The world of marketing is a noisy place. It is – and always has been – a melting pot of innovation and perpetual reinvention. This isn’t a surprise. Marketing attracts the go-getters, the creatives and the doers. The movers and the shakers.
Add to this the intersection with digital and marketers’ intrinsic interest in bandwagons, and the landscape can get messy. This is particularly true for B2B marketers, with those who play the long, strategic game without getting too distracted along the way usually getting rewarded.
There is a great Steve Jobs quote that warns against getting carried away with all the good ideas out there:
People think focus means saying yes to the thing you’ve got to focus on. But that’s not what it means at all. It means saying no to the hundred other good ideas that there are. You have to pick carefully. I’m actually as proud of the things we haven’t done as the things I have done. Innovation is saying no to 1,000 things.”
But settling on the right ideas and approaches to your marketing is hard.
“There is so much contradicting channel-based advice out there for [clients] without strategic underpinned thought, so it’s easy to understand why businesses end up unsure how to approach their marketing,” says strategic brand and marketing consultant Jade Tambini.
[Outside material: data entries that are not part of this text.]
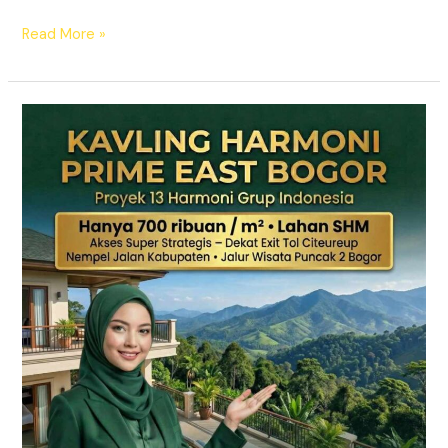
Read More »
KAVLING
HARMONI
PRIME
EAST
BOGOR
|
SHM
Pecah
Sertifikat
|
Dekat
Tol
Citeureup
–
Indeed, being presented with so many different options could lead to marketers feeling so overwhelmed they don’t choose anything at all, or they simply choose the same thing they’ve always chosen.
Strategic choices
Jade’s biggest challenge as a B2B marketer is to help clients decipher and understand which marketing channels will deliver the best return on investment for them. She highlights the importance of having a proper strategy in place, complete with clear goals, in order to get the most from marketing budgets.
Limited money and resources are also real struggles in a lot of cases. Adam Harper of B2B Marketing magazine points out that B2B marketers sometimes end up having to do the job of several people, while Centaur Media’s Jonathan Carter describes the biggest challenge to B2B marketers as “ever-diminishing budgets with ever-increasing targets”.
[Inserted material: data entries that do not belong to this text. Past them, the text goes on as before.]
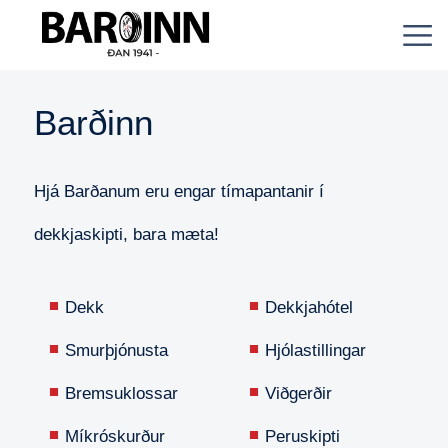
Barðinn
Hjá Barðanum eru engar tímapantanir í
dekkjaskipti, bara mæta!
Dekk
Dekkjahótel
Smurþjónusta
Hjólastillingar
Bremsuklossar
Viðgerðir
Míkróskurður
Peruskipti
Michele Linn, head of editorial at the Content Marketing Institute, also highlights time constraints and constant distractions as a challenge. The solution at the CMI is to improve processes and become more disciplined in order to allow the creative tasks that have been prioritised to be done in a meaningful way – a bit like the focus Steve Jobs talked about.
“It takes discipline to stick with what we are working on when other new ‘shiny’ ideas arise,” says Michele. Getting control of all the editorial team’s ideas is one of her biggest challenges. “We have so many ideas. On one hand, this is a wonderful problem to have, but the flip side is that it takes time deciding what should take priority.”
The B2B future is bright
This post has probably painted quite a grim picture of the challenges B2B marketers face with digital campaigns, but it’s not all bad. There are lots of exciting things happening and lots of B2B marketers doing innovative work. The ceaseless march of technology means there are always new methods and strategies to choose from, which means fresh opportunities to engage your customers and get results.